Archive for January, 2008

A therapeutic update

Having written the earlier piece, I find there is a source of interesting material about the Henderson Hospital:

http://www.tc-of.org.uk/wiki/index.php/Henderson_Campaign

And another interesting if less detailed site:

http://www.therapeuticcommunities.org/

A self-serving elite

Last week there was some publicity for the recommendations of the Better Government Initiative (further details at: http://www.bettergovernmentinitiative.co.uk/da/57700).  Before bothering with what they said, a brief glance at the membership of this ‘initiative’ raises a few questions.  Of 14 members, only two come with no direct Whitehall experience.  One might also ask questions about other aspects of representativeness, but I will focus upon the fact that the list is dominated by people with a particular experience of the problems of government.

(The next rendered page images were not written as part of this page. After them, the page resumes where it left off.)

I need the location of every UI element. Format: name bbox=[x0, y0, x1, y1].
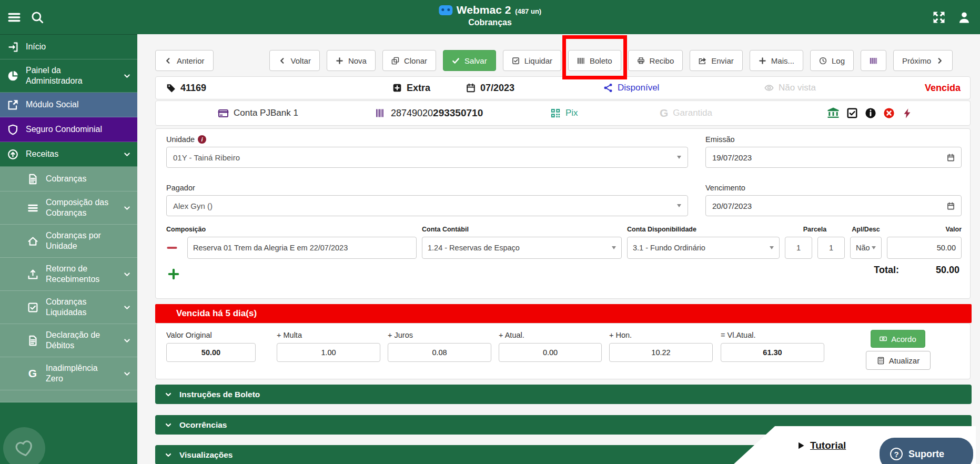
honorarios-value: 10.22 bbox=[651, 348, 670, 357]
sidebar-item-seguro-condominial[interactable]: Seguro Condominial bbox=[0, 117, 137, 142]
log-button[interactable]: Log bbox=[810, 50, 854, 71]
juros-input[interactable]: 0.08 bbox=[388, 343, 491, 362]
voltar-button[interactable]: Voltar bbox=[269, 50, 320, 71]
upload-icon bbox=[26, 269, 39, 280]
salvar-button[interactable]: Salvar bbox=[443, 50, 496, 71]
home-icon bbox=[26, 236, 39, 247]
bank-icon[interactable] bbox=[827, 107, 840, 119]
emissao-value: 19/07/2023 bbox=[712, 153, 752, 162]
valor-atual-label: = Vl.Atual. bbox=[721, 331, 824, 339]
suporte-label: Suporte bbox=[908, 449, 944, 460]
sidebar-item-receitas[interactable]: Receitas bbox=[0, 142, 137, 167]
atual-value: 0.00 bbox=[543, 348, 558, 357]
lightning-icon[interactable] bbox=[902, 108, 913, 119]
total-parcelas-input[interactable]: 1 bbox=[817, 237, 845, 259]
sidebar-item-label: Seguro Condominial bbox=[26, 124, 131, 135]
search-icon[interactable] bbox=[31, 11, 44, 24]
liquidar-button[interactable]: Liquidar bbox=[503, 50, 561, 71]
atualizar-button[interactable]: Atualizar bbox=[866, 351, 931, 370]
suporte-button[interactable]: ? Suporte bbox=[880, 438, 973, 464]
atual-input[interactable]: 0.00 bbox=[499, 343, 602, 362]
recibo-button[interactable]: Recibo bbox=[628, 50, 683, 71]
apl-desc-select[interactable]: Não bbox=[850, 237, 882, 259]
info-circle-icon[interactable] bbox=[865, 107, 876, 119]
table-row: Reserva 01 Trem da Alegria E em 22/07/20… bbox=[166, 237, 962, 259]
sidebar-item-painel-administradora[interactable]: Painel da Administradora bbox=[0, 59, 137, 93]
boleto-button[interactable]: Boleto bbox=[568, 50, 621, 71]
conta-disponibilidade-select[interactable]: 3.1 - Fundo Ordinário bbox=[627, 237, 780, 259]
honorarios-input[interactable]: 10.22 bbox=[609, 343, 713, 362]
sidebar-item-cobrancas[interactable]: Cobranças bbox=[0, 167, 137, 191]
sidebar-item-declaracao-debitos[interactable]: Declaração de Débitos bbox=[0, 324, 137, 357]
sidebar-item-inicio[interactable]: Início bbox=[0, 35, 137, 59]
descricao-input[interactable]: Reserva 01 Trem da Alegria E em 22/07/20… bbox=[187, 237, 417, 259]
sidebar-item-partial[interactable] bbox=[0, 390, 137, 402]
atual-field: + Atual. 0.00 bbox=[499, 331, 602, 362]
nova-button[interactable]: Nova bbox=[327, 50, 376, 71]
record-action-icons bbox=[827, 101, 913, 125]
chevron-down-icon bbox=[123, 72, 131, 80]
enviar-label: Enviar bbox=[711, 56, 734, 65]
check-square-icon bbox=[26, 302, 39, 313]
parcela-value: 1 bbox=[796, 244, 801, 252]
menu-icon[interactable] bbox=[7, 11, 21, 24]
header-title-block: Webmac 2 (487 un) Cobranças bbox=[439, 4, 541, 27]
chevron-down-icon bbox=[165, 451, 172, 459]
mais-button[interactable]: Mais... bbox=[750, 50, 803, 71]
external-link-icon bbox=[6, 99, 19, 110]
sidebar-item-composicao-cobrancas[interactable]: Composição das Cobranças bbox=[0, 191, 137, 225]
accordion-label: Instruções de Boleto bbox=[179, 390, 260, 399]
vencimento-date-input[interactable]: 20/07/2023 bbox=[705, 195, 962, 216]
add-row-icon[interactable] bbox=[167, 268, 180, 280]
sidebar-item-inadimplencia-zero[interactable]: G Inadimplência Zero bbox=[0, 357, 137, 390]
sidebar-item-label: Declaração de Débitos bbox=[46, 330, 116, 351]
valor-atual-input[interactable]: 61.30 bbox=[721, 343, 824, 362]
clone-icon bbox=[391, 57, 399, 65]
valor-original-input[interactable]: 50.00 bbox=[166, 343, 256, 362]
check-square-icon[interactable] bbox=[846, 107, 858, 119]
vencimento-label: Vencimento bbox=[705, 184, 745, 192]
valor-atual-value: 61.30 bbox=[763, 348, 782, 357]
enviar-button[interactable]: Enviar bbox=[690, 50, 743, 71]
acordo-button[interactable]: Acordo bbox=[871, 330, 925, 348]
units-badge: (487 un) bbox=[515, 7, 541, 15]
anterior-button[interactable]: Anterior bbox=[155, 50, 214, 71]
invoice-form-panel: Unidade i 01Y - Tainá Ribeiro Emissão 19… bbox=[155, 128, 971, 299]
accordion-instrucoes-boleto[interactable]: Instruções de Boleto bbox=[155, 385, 972, 404]
valor-input[interactable]: 50.00 bbox=[887, 237, 962, 259]
tutorial-link[interactable]: Tutorial bbox=[797, 440, 846, 451]
parcela-input[interactable]: 1 bbox=[785, 237, 812, 259]
barcode-button[interactable] bbox=[861, 50, 886, 71]
pagador-select[interactable]: Alex Gyn () bbox=[166, 195, 688, 216]
sidebar: Início Painel da Administradora Módulo S… bbox=[0, 34, 137, 464]
sidebar-item-cobrancas-por-unidade[interactable]: Cobranças por Unidade bbox=[0, 225, 137, 258]
proximo-button[interactable]: Próximo bbox=[893, 50, 953, 71]
remove-row-icon[interactable] bbox=[166, 242, 182, 254]
chevron-down-icon bbox=[123, 150, 131, 158]
qrcode-icon bbox=[550, 108, 561, 118]
chevron-down-icon bbox=[872, 246, 876, 249]
sidebar-item-modulo-social[interactable]: Módulo Social bbox=[0, 93, 137, 117]
times-circle-icon[interactable] bbox=[883, 107, 895, 119]
emissao-date-input[interactable]: 19/07/2023 bbox=[705, 147, 962, 168]
composition-table: Composição Conta Contábil Conta Disponib… bbox=[166, 226, 962, 259]
toolbar: Anterior Voltar Nova Clonar Salvar Liqui… bbox=[155, 50, 972, 71]
sidebar-item-label: Módulo Social bbox=[26, 99, 131, 110]
atualizar-label: Atualizar bbox=[889, 356, 920, 365]
multa-input[interactable]: 1.00 bbox=[277, 343, 380, 362]
sidebar-item-label: Receitas bbox=[26, 149, 116, 159]
user-icon[interactable] bbox=[958, 11, 971, 24]
sidebar-item-cobrancas-liquidadas[interactable]: Cobranças Liquidadas bbox=[0, 291, 137, 324]
clonar-button[interactable]: Clonar bbox=[382, 50, 436, 71]
info-icon[interactable]: i bbox=[198, 135, 206, 144]
sidebar-item-retorno-recebimentos[interactable]: Retorno de Recebimentos bbox=[0, 258, 137, 291]
barcode-icon bbox=[376, 108, 386, 118]
conta-contabil-select[interactable]: 1.24 - Reservas de Espaço bbox=[422, 237, 622, 259]
shield-icon bbox=[6, 124, 19, 135]
mais-label: Mais... bbox=[771, 56, 794, 65]
unidade-select[interactable]: 01Y - Tainá Ribeiro bbox=[166, 147, 688, 168]
accordion-label: Ocorrências bbox=[179, 420, 227, 430]
total-label: Total: bbox=[874, 265, 899, 276]
chevron-right-icon bbox=[936, 57, 944, 65]
fullscreen-icon[interactable] bbox=[933, 11, 945, 24]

For such an experienced bunch, the answers reached seem simplistic, even naive.  There are lots of recommendations that appear contradictory.  For example, they argue for further outsourcing of service delivery but, in the next recommendation, acknowledge weaknesses in the performance management of service delivery agents and recommend the development of this expertise.  There appears to be nothing sequential here.  Surely, the former might best follow upon the latter?  And where is the critical discussion of the weaknesses of the senior civil service?  The suggestions for change are almost entirely about politicians, whether in government or in parliament, delivery agencies and others.  We might learn very different lessons from, for example, the Child Support Agency or Foot and Mouth (or, going further back, the Poll Tax) if we were to engage in a similar critical review of the workings of the senior civil service, undertaken by senior managers of, for example, executive agencies.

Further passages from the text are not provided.